Development of a mathematical model to predict the growth of Pseudomonas spp. in, and film permeability requirements of, high oxygen modified atmosphere packaging for red meat

Abstract

Typically, packaging films used for modified atmosphere packaging are multi-layered structures with high barrier properties, but these are difficult to recycle and therefore unsustainable. Lower barrier properties would allow a reduction in barrier layer thickness and therefore a reduction of raw materials or enable the use of alternative materials like bioplastics. The aim of this paper is to propose a model that determines the minimum permeability requirements to maintain shelf-life of red meat in high oxygen modified atmosphere packaging, therefore, providing the basis for the development of a new film. A mathematical model was developed to predict Pseudomonas spp. (spoilage bacteria particularly sensitive to changes in carbon dioxide) growth and headspace gas dynamics; predictions were validated against 15 published datasets that varied meat product, temperature, permeability of the packaging and initial headspace composition.
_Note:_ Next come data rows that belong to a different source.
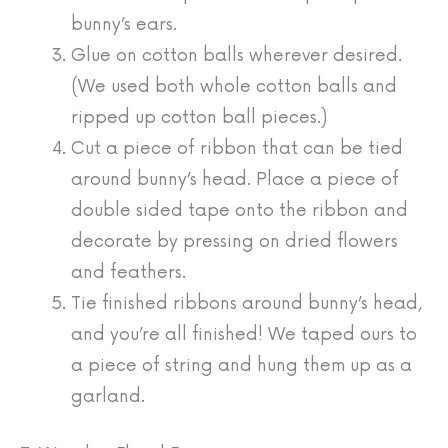
bunny’s ears.
Glue on cotton balls wherever desired.
(We used both whole cotton balls and
ripped up cotton ball pieces.)
Cut a piece of ribbon that can be tied
around bunny’s head. Place a piece of
double sided tape onto the ribbon and
decorate by pressing on dried flowers
and feathers.
Tie finished ribbons around bunny’s head,
and you’re all finished! We taped ours to
a piece of string and hung them up as a
garland.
The bias and accuracy factors comparing the model to the experimental maximum specific growth rate were 0.8426 and 1.2063 respectively, indicating a fail-safe model. Using response surface methodology, an empirical equation was developed for use as a decision support tool. To maintain shelf life, carbon dioxide permeability of 1.7 × 10-6 m3m-2h-1 atm-1 was required, higher than currently recommended permeabilities (approximately 1 × 10-8 m3m-2h-1 atm-1); this implies a clear potential for alternative films or a reduction in barrier layer thickness.